Data extracts:

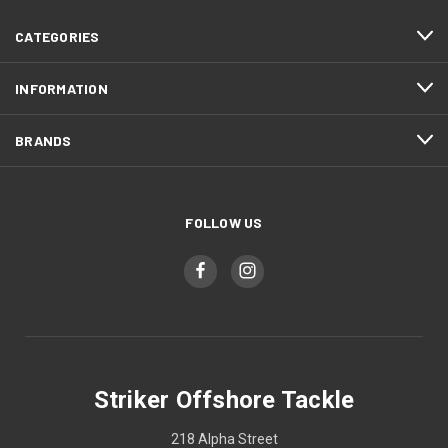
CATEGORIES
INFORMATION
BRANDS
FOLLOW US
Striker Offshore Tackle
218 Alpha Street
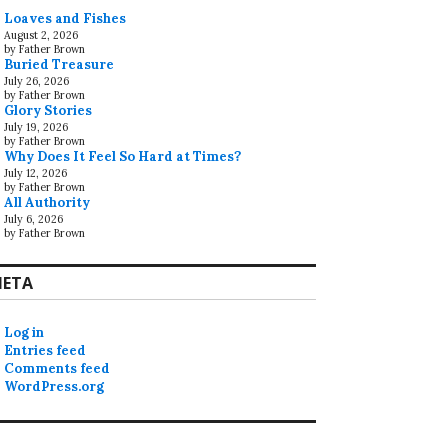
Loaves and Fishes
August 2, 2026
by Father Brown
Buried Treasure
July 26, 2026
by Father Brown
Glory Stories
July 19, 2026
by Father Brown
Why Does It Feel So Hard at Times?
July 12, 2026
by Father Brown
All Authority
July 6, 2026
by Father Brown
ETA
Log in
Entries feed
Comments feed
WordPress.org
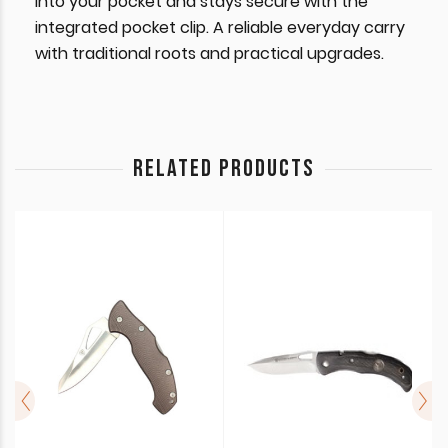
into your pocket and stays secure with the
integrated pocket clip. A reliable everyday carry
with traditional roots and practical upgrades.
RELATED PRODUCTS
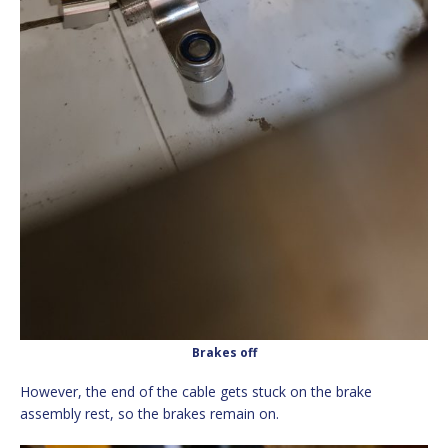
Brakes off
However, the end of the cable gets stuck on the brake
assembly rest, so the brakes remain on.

How to complete this task: The line that contains "Loaves and Fishes" begins the part to retype, and the last line of the records above ends it. Retype both and everything between, exactly, without the pictures.

Answer to this exercise:
Loaves and Fishes
August 2, 2026
by Father Brown
Buried Treasure
July 26, 2026
by Father Brown
Glory Stories
July 19, 2026
by Father Brown
Why Does It Feel So Hard at Times?
July 12, 2026
by Father Brown
All Authority
July 6, 2026
by Father Brown
ETA
Log in
Entries feed
Comments feed
WordPress.org
into your pocket and stays secure with the
integrated pocket clip. A reliable everyday carry
with traditional roots and practical upgrades.
RELATED PRODUCTS
Brakes off
However, the end of the cable gets stuck on the brake
assembly rest, so the brakes remain on.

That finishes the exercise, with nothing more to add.